# Task directions
Pick out the lines below that contain the string "from" and copy them all.

# The data
■ ■ ■ ■

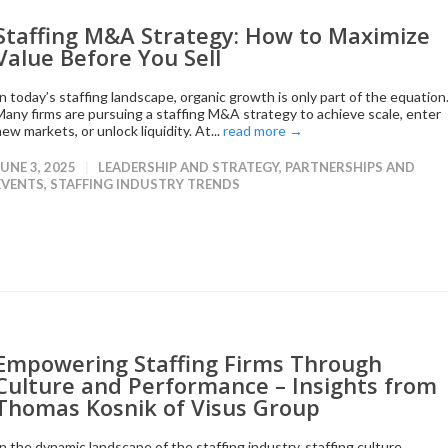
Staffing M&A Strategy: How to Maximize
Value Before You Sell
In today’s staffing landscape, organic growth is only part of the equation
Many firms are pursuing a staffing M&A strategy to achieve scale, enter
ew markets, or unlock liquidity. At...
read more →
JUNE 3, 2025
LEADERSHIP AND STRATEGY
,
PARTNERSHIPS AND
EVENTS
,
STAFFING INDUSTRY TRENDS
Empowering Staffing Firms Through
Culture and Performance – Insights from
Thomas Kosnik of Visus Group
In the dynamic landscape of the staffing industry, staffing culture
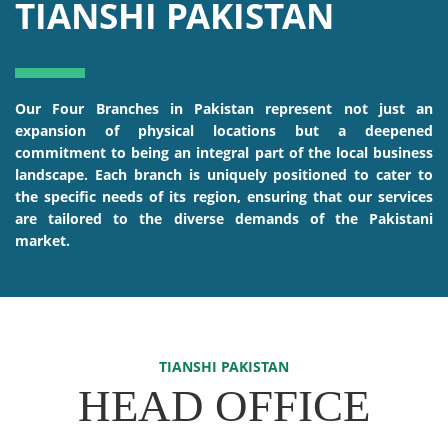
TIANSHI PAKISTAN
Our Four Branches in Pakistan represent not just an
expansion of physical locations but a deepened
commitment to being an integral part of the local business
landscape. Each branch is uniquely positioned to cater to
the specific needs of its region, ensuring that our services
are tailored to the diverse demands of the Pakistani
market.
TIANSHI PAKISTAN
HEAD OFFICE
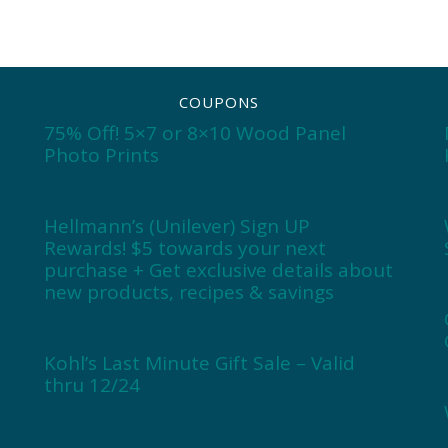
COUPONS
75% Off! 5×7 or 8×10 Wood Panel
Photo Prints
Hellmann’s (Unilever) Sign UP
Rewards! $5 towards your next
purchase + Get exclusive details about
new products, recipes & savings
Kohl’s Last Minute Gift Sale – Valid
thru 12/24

■ ■ ■ ■

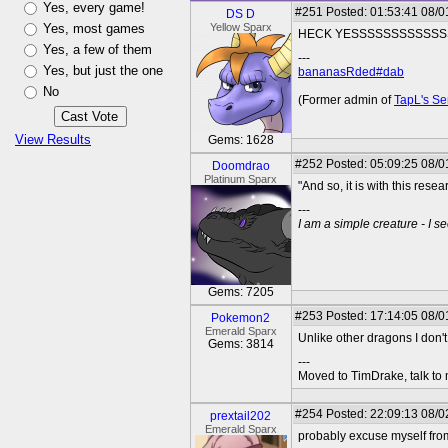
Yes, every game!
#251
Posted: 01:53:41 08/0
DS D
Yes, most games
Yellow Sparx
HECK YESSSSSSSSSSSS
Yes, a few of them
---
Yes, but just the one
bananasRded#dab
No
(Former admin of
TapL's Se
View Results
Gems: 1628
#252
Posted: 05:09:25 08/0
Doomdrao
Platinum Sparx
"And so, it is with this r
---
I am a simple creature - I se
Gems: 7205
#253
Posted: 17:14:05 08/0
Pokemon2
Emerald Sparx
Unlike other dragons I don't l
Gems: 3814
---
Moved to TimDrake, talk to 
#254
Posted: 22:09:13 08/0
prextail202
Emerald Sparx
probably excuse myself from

■ ■ ■ ■

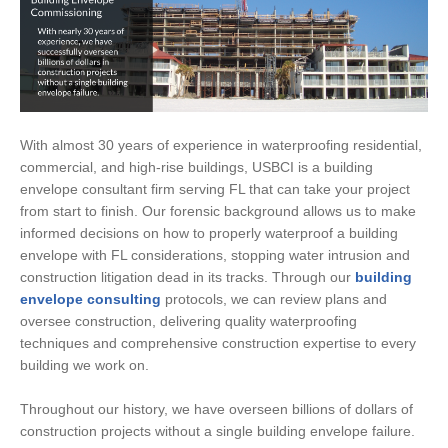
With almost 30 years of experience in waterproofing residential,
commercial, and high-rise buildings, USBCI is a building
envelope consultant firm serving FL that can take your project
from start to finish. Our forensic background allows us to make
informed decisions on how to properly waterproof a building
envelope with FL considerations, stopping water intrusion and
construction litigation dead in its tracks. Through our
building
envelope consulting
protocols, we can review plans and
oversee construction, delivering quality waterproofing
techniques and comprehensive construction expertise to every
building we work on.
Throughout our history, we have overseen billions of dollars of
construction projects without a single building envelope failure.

■ ■ ■ ■

# The completed task
Culture and Performance – Insights from
probably excuse myself from
from start to finish. Our forensic background allows us to make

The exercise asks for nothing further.